Your instructions: In the records below, find the line with "Mountain Lion Mania" and repeat exactly every line from it through the line with "W CROWDFUNDING'S". Pictures stay out.

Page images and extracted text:

+===+

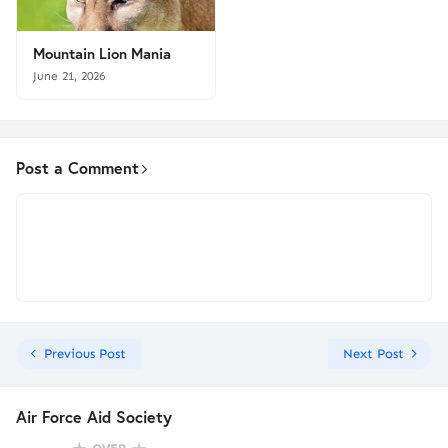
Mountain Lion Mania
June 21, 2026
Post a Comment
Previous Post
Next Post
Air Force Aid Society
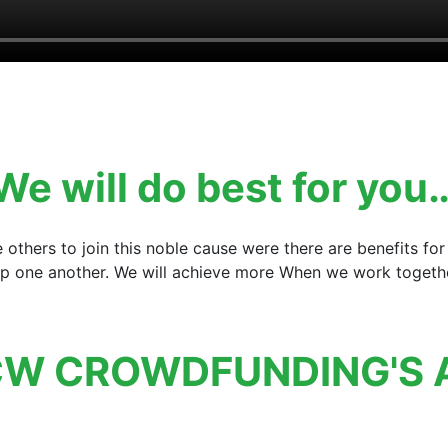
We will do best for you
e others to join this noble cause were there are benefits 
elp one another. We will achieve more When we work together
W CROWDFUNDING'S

+===+

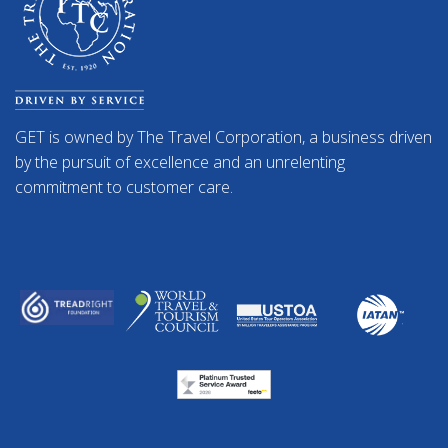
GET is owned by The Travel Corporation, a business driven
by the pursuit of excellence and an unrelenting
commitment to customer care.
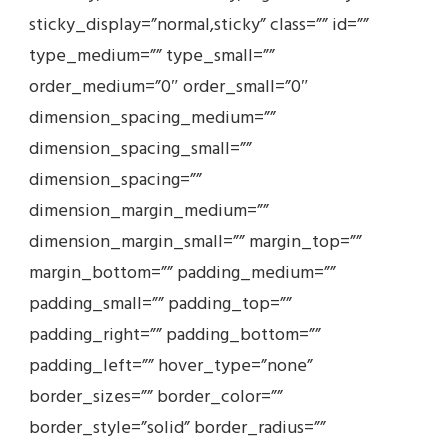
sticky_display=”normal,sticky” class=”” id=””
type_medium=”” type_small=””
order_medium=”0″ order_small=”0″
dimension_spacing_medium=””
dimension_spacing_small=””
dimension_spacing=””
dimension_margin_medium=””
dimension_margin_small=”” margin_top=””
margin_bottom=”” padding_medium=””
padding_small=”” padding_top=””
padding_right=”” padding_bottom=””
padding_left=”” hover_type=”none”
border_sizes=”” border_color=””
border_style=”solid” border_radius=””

+===+

Result of this task:
Mountain Lion Mania
June 21, 2026
Post a Comment
Previous Post
Next Post
Air Force Aid Society
We will do best for you
e others to join this noble cause were there are benefits 
elp one another. We will achieve more When we work together
W CROWDFUNDING'S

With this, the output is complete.